In the letter, Tynan states clearly that Cal/OSHA’s attempt to hand off regulatory enforcement to local agencies is unprecedented on a legal basis, allowing local agencies to enforce health & safety regulation without clear authority to do so.


Also, Tynan points out several conflicts of interest raised by the relationship between the Cal/OSHA and nonprofit HIV organization AIDS Healthcare Foundation (AHF), including evidence that shows that AHF has provided expert witnesses and its own physicians to give testimony in proceedings regarding adult industry health & safety, while adult industry stakeholders had limited opportunities to present testimony or counterpoints to the data provided by AHF.

FSC, as the adult industry trade association, commissioned a report from respected biostatistician Lawrence Mayer MD, MFA, PhD, debunking the methodology used to analyze the data presented by AHF and showing that statistics used by AHF are inaccurate. That report was entered into record at the most recent Cal/OSHA meeting regarding adult industry health & safety.


“Since 2009, FSC and industry stakeholders have been working cooperatively with Cal/OSHA to arrive at industry-appropriate regulations for health & safety, so we are surprised at the latest developments,” said FSC Membership/Communications Director Joanne Cachapero. “Frankly, it’s shocking that a state agency would take action allowing the issues to become further politicized.
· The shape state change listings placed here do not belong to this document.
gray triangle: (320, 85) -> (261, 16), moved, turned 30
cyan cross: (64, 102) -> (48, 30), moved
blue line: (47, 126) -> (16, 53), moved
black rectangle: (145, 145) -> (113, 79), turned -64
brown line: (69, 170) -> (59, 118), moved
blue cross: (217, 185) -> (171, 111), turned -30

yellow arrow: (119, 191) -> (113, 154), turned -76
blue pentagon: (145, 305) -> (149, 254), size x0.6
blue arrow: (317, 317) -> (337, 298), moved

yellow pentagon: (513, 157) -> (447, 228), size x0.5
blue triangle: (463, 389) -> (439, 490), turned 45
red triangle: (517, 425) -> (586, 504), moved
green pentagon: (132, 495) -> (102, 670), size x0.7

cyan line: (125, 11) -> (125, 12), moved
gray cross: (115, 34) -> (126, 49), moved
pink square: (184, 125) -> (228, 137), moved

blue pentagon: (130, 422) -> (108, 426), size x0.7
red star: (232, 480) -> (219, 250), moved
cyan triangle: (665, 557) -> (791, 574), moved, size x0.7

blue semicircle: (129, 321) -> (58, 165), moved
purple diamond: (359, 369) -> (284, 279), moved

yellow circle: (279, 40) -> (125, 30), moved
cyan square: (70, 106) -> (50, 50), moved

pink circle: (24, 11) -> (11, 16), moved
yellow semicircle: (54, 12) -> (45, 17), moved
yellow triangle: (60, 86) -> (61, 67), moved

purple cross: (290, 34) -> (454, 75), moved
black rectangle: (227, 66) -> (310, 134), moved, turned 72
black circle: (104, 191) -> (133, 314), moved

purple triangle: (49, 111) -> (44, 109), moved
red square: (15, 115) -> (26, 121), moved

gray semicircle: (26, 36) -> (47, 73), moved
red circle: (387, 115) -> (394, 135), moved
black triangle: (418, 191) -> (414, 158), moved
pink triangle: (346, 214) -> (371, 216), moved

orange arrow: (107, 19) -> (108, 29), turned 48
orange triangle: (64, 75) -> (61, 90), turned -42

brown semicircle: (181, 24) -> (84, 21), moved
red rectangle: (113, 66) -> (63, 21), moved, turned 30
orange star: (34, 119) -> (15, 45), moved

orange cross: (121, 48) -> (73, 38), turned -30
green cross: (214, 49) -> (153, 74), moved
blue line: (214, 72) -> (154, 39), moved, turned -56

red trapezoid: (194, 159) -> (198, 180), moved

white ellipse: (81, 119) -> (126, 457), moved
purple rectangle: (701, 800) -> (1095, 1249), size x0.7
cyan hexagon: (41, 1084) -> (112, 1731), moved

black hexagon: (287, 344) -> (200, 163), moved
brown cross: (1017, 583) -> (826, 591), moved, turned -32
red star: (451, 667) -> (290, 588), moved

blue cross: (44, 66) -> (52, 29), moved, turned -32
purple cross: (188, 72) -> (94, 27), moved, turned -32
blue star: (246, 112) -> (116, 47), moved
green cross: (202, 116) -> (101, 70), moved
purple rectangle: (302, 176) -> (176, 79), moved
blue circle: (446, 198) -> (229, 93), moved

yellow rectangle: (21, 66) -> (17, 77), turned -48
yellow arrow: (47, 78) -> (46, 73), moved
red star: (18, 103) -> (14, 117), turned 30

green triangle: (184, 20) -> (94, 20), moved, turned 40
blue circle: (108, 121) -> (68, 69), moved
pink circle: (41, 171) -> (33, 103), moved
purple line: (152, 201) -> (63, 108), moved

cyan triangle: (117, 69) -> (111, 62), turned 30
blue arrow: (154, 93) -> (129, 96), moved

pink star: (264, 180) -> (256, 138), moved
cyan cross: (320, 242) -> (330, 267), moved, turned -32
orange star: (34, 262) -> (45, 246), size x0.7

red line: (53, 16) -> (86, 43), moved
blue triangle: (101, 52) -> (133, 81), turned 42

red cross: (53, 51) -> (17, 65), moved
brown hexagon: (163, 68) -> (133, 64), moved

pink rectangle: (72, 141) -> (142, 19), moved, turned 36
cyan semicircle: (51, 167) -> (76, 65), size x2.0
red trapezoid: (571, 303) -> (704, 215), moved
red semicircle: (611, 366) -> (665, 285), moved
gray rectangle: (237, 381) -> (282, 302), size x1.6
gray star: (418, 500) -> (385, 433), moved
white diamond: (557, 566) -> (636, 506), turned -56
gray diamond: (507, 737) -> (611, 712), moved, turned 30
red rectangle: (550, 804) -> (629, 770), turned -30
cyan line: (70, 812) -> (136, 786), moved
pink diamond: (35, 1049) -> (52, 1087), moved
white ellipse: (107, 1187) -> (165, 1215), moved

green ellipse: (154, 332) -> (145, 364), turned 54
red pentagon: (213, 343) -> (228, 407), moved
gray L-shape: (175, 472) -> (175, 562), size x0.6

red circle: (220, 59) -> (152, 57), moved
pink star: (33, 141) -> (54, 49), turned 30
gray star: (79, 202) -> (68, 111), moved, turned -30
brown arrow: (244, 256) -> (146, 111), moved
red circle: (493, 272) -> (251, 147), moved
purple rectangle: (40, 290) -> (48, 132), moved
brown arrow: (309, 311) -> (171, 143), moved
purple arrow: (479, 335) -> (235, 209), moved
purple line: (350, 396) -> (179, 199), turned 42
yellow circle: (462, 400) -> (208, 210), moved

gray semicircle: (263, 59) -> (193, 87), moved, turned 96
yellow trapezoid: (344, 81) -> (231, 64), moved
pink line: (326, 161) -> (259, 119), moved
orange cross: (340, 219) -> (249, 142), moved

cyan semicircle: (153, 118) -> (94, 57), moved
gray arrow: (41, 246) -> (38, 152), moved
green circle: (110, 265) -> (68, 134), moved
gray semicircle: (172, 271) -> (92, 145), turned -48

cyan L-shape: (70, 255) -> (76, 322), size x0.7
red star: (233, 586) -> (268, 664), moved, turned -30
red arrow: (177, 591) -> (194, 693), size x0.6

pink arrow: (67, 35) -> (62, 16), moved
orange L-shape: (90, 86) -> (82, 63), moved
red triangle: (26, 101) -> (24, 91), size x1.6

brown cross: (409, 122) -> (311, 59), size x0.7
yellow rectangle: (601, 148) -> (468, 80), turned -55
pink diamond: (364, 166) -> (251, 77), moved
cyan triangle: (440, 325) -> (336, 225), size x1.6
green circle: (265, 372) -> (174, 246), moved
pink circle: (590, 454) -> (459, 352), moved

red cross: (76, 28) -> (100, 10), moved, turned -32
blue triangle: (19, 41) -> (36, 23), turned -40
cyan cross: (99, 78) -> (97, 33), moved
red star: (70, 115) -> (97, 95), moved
The letter from Cal/OSHA to the LA City Attorney seems to indicate bias. It appears as if Cal/OSHA has decided to align their actions with Aids Healthcare Foundation’s continuing anti-industry campaign to mandate condom use on adult production sets.”

"Appears"??? Really, Ms., Cachapero?? There's nothing "appears" about it...Cal/OSHA and the AHF have been 69'ing each other for the past 5 years attempting to impose the condom mandate in porn. They've perfected the art of "conflict of interest" the way Dick Cheney did with Haliburton during the Iraq War years.